This paper has an algorithm that alleviates the computational burden of evaluating summations involving thousands or millions of terms, each of which is statistically variable. It is a simple binning strategy that replaces the large (thousand or million-member) population of terms with a much smaller representative (~10 member) weighted population. This binning method typically gives ~500x computational efficiency boost.

Suppose that the the summation is an average of a sample of many points, the goal is to RETAIN (not minimize) the deviation of a sample’s mean and standard deviation (or other important sample property) in comparison to the same properties of the source distribution. The above animation shows an example of an exponential source distribution in gray, along with a finite discrete sample from it in black. The colored plots are the CDFs of the binned representation, shown in red if the number of bins turns out to be larger than the original population (in which case, the original population is small enough to use directly) or in green if the number of bins is smaller than the original sample size (making binning desireable).

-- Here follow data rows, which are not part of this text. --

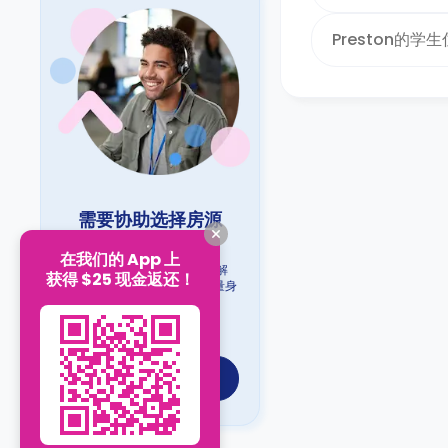
Preston的学
需要协助选择房源
吗？
在我们的 App 上
我们的学生住宿专家非常了解
获得 $25 现金返还！
huddersfield。获取免费且量身
定制的建议 — 无任何压力。
专家在线为您解答！
与专家在线聊聊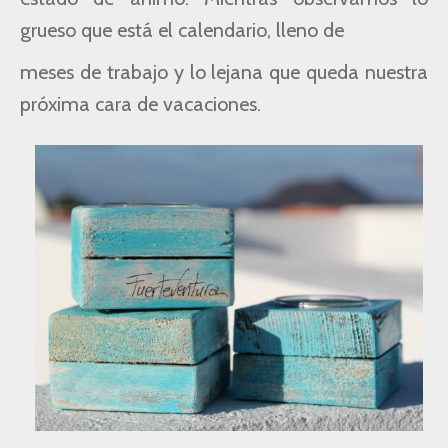
grueso
que está el calendario, lleno de
meses de trabajo y lo lejana que queda nuestra
próxima cara de vacaciones.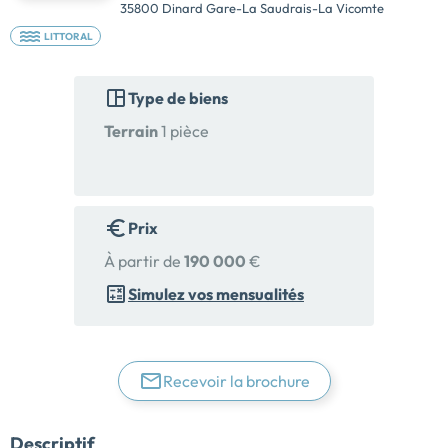
35800 Dinard Gare-La Saudrais-La Vicomte
LITTORAL
Type de biens
Terrain
1 pièce
Prix
À partir de
190 000
€
Simulez vos mensualités
Recevoir la brochure
Descriptif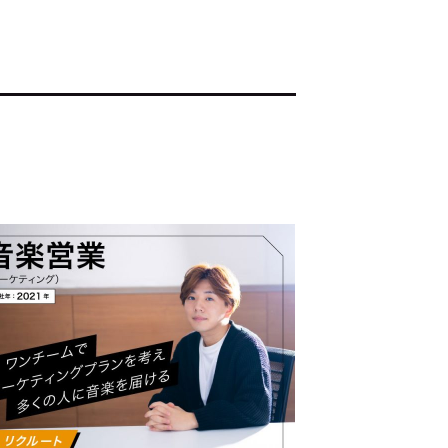
ド：
メ業界のちょっといい話
ナブルな取り組み
#スタッフが語る
ート
JP
EN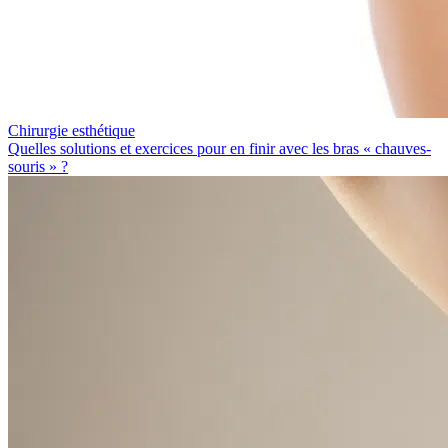
Chirurgie esthétique
Quelles solutions et exercices pour en finir avec les bras « chauves-
souris » ?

The image above shows the effect of binning a small population, giving both red and green results to show that binning is not particularly attractive for small populations. The key observation in that plot is the fact that the binned representation “tracks with” the location of the black sample CDF. The tag “zooming” indicates that the binning strategy was set to capture the upper part of the CDF with greater accuracy than the lower part:

Below is the same plot for the case of a sample being 4000 points, where it is clear that the black sample is closer to the gray source curve, but still visibly different from it. In this case, the binned representation is consistently green (indicating that the number of bins is smaller than the sample). As seen, the green binned representation again nicely retains the “bouncing” (finite sample error) of the sample, which is important in applications of unstable systems (where the nature of the perturbation controls the nature of the unstable response). Think of the following plot as a mild magnitude-3 earthquake (producing barely noticeable vibrations like bumps when riding in an automobile), while the previous image (above) is like a magnitude-9 quake. The resulting damage induced in unstable systems is, of course, very different. That is why it is so important for a system sample approximation to faithfully retain the original sample’s finite-sampling errors!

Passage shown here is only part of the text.